• **WHAT IS EXPECTED**
Quote exactly, and only, the lines of the material below from the line with "dichiara a favor" through the line with "pemilik modal (shahibul".

• **DATA FOR THIS TASK**
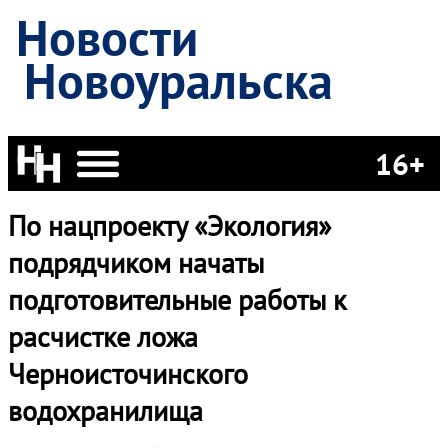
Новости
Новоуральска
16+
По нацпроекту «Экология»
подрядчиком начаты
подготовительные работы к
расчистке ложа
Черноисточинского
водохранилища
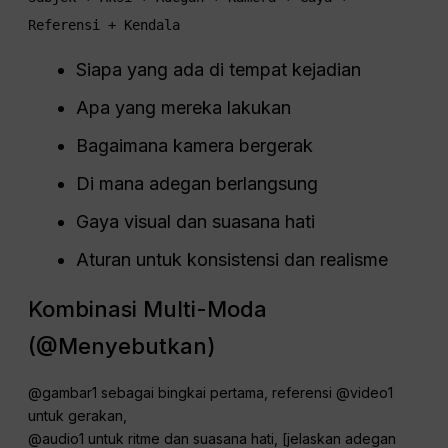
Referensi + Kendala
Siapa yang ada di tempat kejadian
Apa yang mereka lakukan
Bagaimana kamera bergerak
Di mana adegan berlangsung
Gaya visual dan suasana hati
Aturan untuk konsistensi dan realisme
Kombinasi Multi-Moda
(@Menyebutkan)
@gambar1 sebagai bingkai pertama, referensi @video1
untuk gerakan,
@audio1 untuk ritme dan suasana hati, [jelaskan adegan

==

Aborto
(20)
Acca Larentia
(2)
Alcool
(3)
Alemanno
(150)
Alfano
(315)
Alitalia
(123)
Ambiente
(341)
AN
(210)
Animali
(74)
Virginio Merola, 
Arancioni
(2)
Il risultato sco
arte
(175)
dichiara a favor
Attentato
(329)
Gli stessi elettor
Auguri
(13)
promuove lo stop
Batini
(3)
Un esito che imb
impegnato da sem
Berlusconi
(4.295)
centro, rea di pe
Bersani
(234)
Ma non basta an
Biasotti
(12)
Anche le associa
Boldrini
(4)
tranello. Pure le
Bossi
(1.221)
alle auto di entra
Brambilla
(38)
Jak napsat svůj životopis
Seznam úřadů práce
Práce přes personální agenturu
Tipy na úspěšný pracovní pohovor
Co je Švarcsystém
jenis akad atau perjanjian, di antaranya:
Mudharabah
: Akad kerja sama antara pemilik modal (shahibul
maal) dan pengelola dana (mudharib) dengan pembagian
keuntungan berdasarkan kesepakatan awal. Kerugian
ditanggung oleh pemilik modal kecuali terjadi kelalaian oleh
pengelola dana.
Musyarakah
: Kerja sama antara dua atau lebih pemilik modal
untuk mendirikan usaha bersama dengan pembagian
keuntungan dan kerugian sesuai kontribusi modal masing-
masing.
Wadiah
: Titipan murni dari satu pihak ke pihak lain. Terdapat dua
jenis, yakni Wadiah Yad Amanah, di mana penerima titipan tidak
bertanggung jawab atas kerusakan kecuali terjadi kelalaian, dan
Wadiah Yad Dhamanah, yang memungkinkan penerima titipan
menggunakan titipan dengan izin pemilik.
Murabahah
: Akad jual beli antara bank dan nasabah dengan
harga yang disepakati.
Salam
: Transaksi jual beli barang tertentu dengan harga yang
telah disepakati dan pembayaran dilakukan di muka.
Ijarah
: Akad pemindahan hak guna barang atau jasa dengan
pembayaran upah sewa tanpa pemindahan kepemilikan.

...

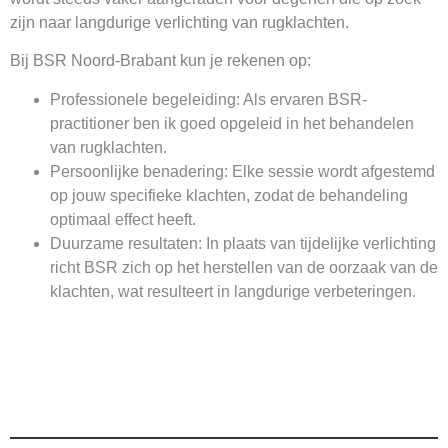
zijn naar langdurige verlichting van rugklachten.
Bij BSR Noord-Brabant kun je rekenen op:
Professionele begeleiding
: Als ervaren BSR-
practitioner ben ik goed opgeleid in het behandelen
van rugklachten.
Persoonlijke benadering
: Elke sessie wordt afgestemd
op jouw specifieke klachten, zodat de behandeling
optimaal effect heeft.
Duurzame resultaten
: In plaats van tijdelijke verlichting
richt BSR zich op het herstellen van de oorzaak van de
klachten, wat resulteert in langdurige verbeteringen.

• **SOLUTION TO THIS EXERCISE**
dichiara a favor
Attentato
(329)
Gli stessi elettor
Auguri
(13)
promuove lo stop
Batini
(3)
Un esito che imb
impegnato da sem
Berlusconi
(4.295)
centro, rea di pe
Bersani
(234)
Ma non basta an
Biasotti
(12)
Anche le associa
Boldrini
(4)
tranello. Pure le
Bossi
(1.221)
alle auto di entra
Brambilla
(38)
Jak napsat svůj životopis
Seznam úřadů práce
Práce přes personální agenturu
Tipy na úspěšný pracovní pohovor
Co je Švarcsystém
jenis akad atau perjanjian, di antaranya:
Mudharabah
: Akad kerja sama antara pemilik modal (shahibul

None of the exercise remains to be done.